Metamaterial Separation Proposed for Chemical, Biomolecular Uses

<p>Concentration profiles for cloaked compound A at different times and steady-state. (a–e) background, (f–j) anisotropic homogeneous cloak, (k–o) multilayer cloak. (Credit: Martin Maldovan and Juan Manuel Restrepo-Flórez, Georgia Tech)</p>

Concentration profiles for cloaked compound A at different times and steady-state. (a–e) background, (f–j) anisotropic homogeneous cloak, (k–o) multilayer cloak. (Credit: Martin Maldovan and Juan Manuel Restrepo-Flórez, Georgia Tech)

The unique properties of metamaterials have been used to cloak objects from light, and to hide them from vibration, pressure waves and heat. Now, a Georgia Institute of Technology researcher wants to add another use for metamaterials: creating a new directional separation technique that cloaks one compound while concentrating the other.

Though the idea must still be proven experimentally, the researchers believe that manipulating mass transfer using metamaterials could help reduce the energy required for certain chemical and biomolecular processes. The proposed technique would use specially-patterned polymeric materials to direct the flow of atoms by taking advantage of their specific physical properties.

A detailed explanation for how the technique could be used to separate a mixture of nitrogen and oxygen – by cloaking the nitrogen and concentrating the oxygen – was reported February 25 in the journal Scientific Reports. The research was supported by a seed grant from the American Chemical Society.

“We will control how the atoms cross the metamaterial, in which direction they will go,” said Martin Maldovan, an assistant professor in Georgia Tech’s School of Chemical & Biomolecular Engineering and School of Physics. “By designing the diffusivity of the metamaterials, we can make the atoms of one compound go one way, and the atoms of another compound go a different way.
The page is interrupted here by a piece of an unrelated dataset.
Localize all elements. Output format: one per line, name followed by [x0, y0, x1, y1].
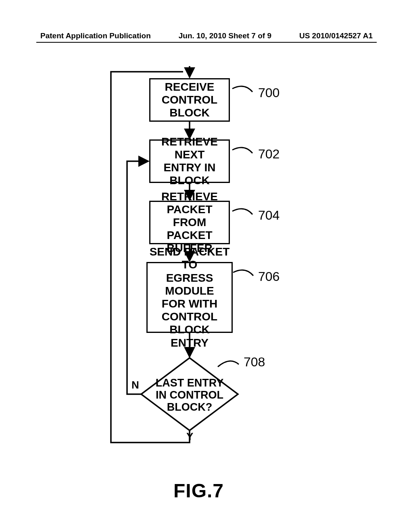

We are manipulating the physical properties to control the direction the atoms take through the metamaterial shell.”

Maldovan and Graduate Research Assistant Juan Manuel Restrepo-Flórez have evaluated their metamaterial using computational techniques, and plan to build a prototype separation device this summer. The work could have applications in such areas as chemical manufacturing, crystal growth of semiconductors, waste recovery of biological solutes or chemicals, and production of artificial kidneys.

The metamaterial technique could supplement traditional membranes, which control the passage of chemicals by varying solubility and diffusivity. Similar in principle to other metamaterials, the mass transfer technique can either direct chemicals around the shell, or concentrate them within the shell.

“Inside the metamaterial shell, you can tell one atom to do one thing, and another atom to do something else,” Maldovan said. “Our metamaterials will control the flow because they are anisotropic – certain directions are favored by the structure. We are controlling where the atoms go.”

Maldovan’s plan for the mass transfer metamaterials uses four different types of polymers, two with high diffusivity and two with low diffusivity. The size and patterning of blocks made from each material is determined by mathematical algorithms.

“With this metamaterial, we can control the direction the atoms can go using the trick of anisotropy,” he explained. “This would be in addition to separation based on solubility and diffusivity. We have added an important parameter to the toolbox of chemical engineers: where to send the atoms.”

In addition to separating atoms, the ability of the metamaterials to concentrate atoms could allow sensors to detect more dilute quantities, essentially amplifying the available chemical signal.

In their paper, the researchers show how to separate a 50-50 mixture of nitrogen and oxygen using available polymers that have the necessary properties. Each type of separation will require polymers with different properties, not all of which are available in existing materials, meaning not all chemical or biomolecular mixtures will be amenable to separation with the new technique.

The new separation process won’t replace traditional distillation and membrane separation processes, but could supplement them, Maldovan said.

“Distillation and evaporation are very energy intensive, but they are the workhorses of the chemical industry,” he said. “Membrane processes have been developed to reduce energy use. Our goal is to provide a technique that uses even less energy. This could lead to better and more efficient membranes that would provide better separation.”

The metamaterials will ultimately have to be fabricated at the micron scale to be effective. But Maldovan says prototypes can be made using larger structures – at the centimeter scale – to demonstrate the process.

“We need first to fabricate them, then optimize the design,” he said. “We know what needs to be fabricated, so future efforts will combine design, fabrication, and optimization.”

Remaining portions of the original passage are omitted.